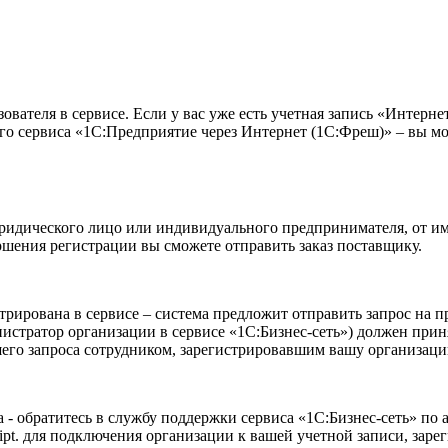
зователя в сервисе. Если у вас уже есть учетная запись «Интерн
го сервиса «1С:Предприятие через Интернет (1С:Фреш)» – вы мож
идического лицо или индивидуального предпринимателя, от име
шения регистрации вы сможете отправить заказ поставщику.
трирована в сервисе – система предложит отправить запрос на п
стратор организации в сервисе «1С:Бизнес-сеть») должен принят
шего запроса сотрудником, зарегистрировавшим вашу организаци
 - обратитесь в службу поддержки сервиса «1С:Бизнес-сеть» по 
pt.
для подключения организации к вашей учетной записи, зарег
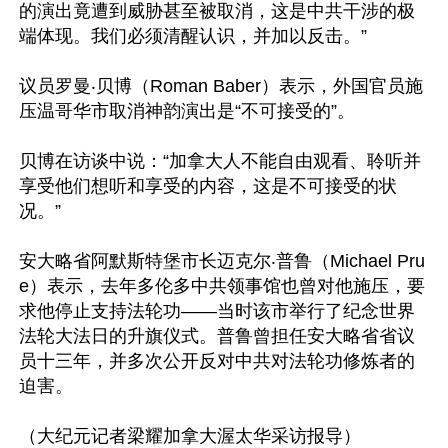
的演出竟遭到威胁甚至被取消，这是中共干涉的极
端体现。我们必须清醒认识，并加以反击。”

━━━━━━

If an entry holds a picture, skip the picture and print the rest of the data exactly.

зователя в сервисе. Если у вас уже есть учетная запись «Интерн
го сервиса «1С:Предприятие через Интернет (1С:Фреш)» – вы мож
идического лицо или индивидуального предпринимателя, от име
шения регистрации вы сможете отправить заказ поставщику.
трирована в сервисе – система предложит отправить запрос на п
стратор организации в сервисе «1С:Бизнес-сеть») должен принят
шего запроса сотрудником, зарегистрировавшим вашу организаци
 - обратитесь в службу поддержки сервиса «1С:Бизнес-сеть» по 
pt.
для подключения организации к вашей учетной записи, зарег
的演出竟遭到威胁甚至被取消，这是中共干涉的极
端体现。我们必须清醒认识，并加以反击。”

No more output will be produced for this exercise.